**TASK INSTRUCTIONS:**
Would it be possible to write out each entry below exactly, without the pictures?

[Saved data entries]
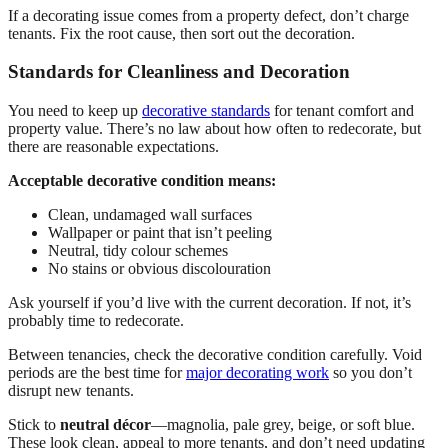
If a decorating issue comes from a property defect, don’t charge
tenants. Fix the root cause, then sort out the decoration.
Standards for Cleanliness and Decoration
You need to keep up
decorative standards
for tenant comfort and
property value. There’s no law about how often to redecorate, but
there are reasonable expectations.
Acceptable decorative condition means:
Clean, undamaged wall surfaces
Wallpaper or paint that isn’t peeling
Neutral, tidy colour schemes
No stains or obvious discolouration
Ask yourself if you’d live with the current decoration. If not, it’s
probably time to redecorate.
Between tenancies, check the decorative condition carefully. Void
periods are the best time for
major decorating work
so you don’t
disrupt new tenants.
Stick to
neutral décor
—magnolia, pale grey, beige, or soft blue.
These look clean, appeal to more tenants, and don’t need updating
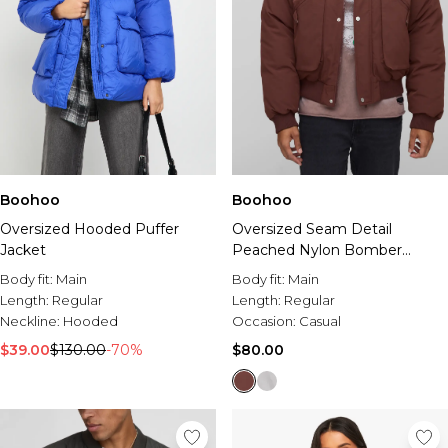
Boohoo
Boohoo
Oversized Hooded Puffer
Oversized Seam Detail
Jacket
Peached Nylon Bomber
Jacket
Body fit:
Main
Body fit:
Main
Length:
Regular
Length:
Regular
Neckline:
Hooded
Occasion:
Casual
$39.00
$130.00
-70%
$80.00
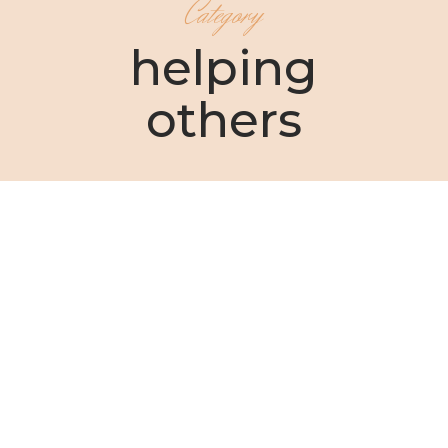
Category
helping
others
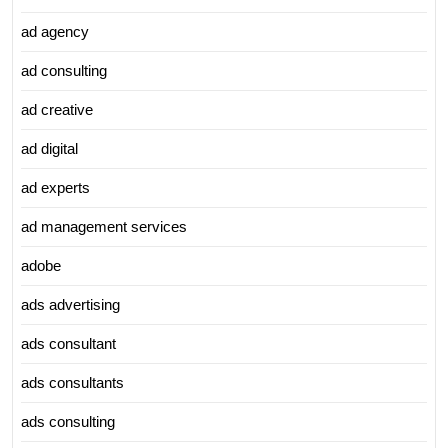
ad agency
ad consulting
ad creative
ad digital
ad experts
ad management services
adobe
ads advertising
ads consultant
ads consultants
ads consulting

**EXERCISE OUTPUT:**
If a decorating issue comes from a property defect, don’t charge
tenants. Fix the root cause, then sort out the decoration.
Standards for Cleanliness and Decoration
You need to keep up
decorative standards
for tenant comfort and
property value. There’s no law about how often to redecorate, but
there are reasonable expectations.
Acceptable decorative condition means:
Clean, undamaged wall surfaces
Wallpaper or paint that isn’t peeling
Neutral, tidy colour schemes
No stains or obvious discolouration
Ask yourself if you’d live with the current decoration. If not, it’s
probably time to redecorate.
Between tenancies, check the decorative condition carefully. Void
periods are the best time for
major decorating work
so you don’t
disrupt new tenants.
Stick to
neutral décor
—magnolia, pale grey, beige, or soft blue.
These look clean, appeal to more tenants, and don’t need updating
Boohoo
Boohoo
Oversized Hooded Puffer
Oversized Seam Detail
Jacket
Peached Nylon Bomber
Jacket
Body fit:
Main
Body fit:
Main
Length:
Regular
Length:
Regular
Neckline:
Hooded
Occasion:
Casual
$39.00
$130.00
-70%
$80.00
Category
helping
others
ad agency
ad consulting
ad creative
ad digital
ad experts
ad management services
adobe
ads advertising
ads consultant
ads consultants
ads consulting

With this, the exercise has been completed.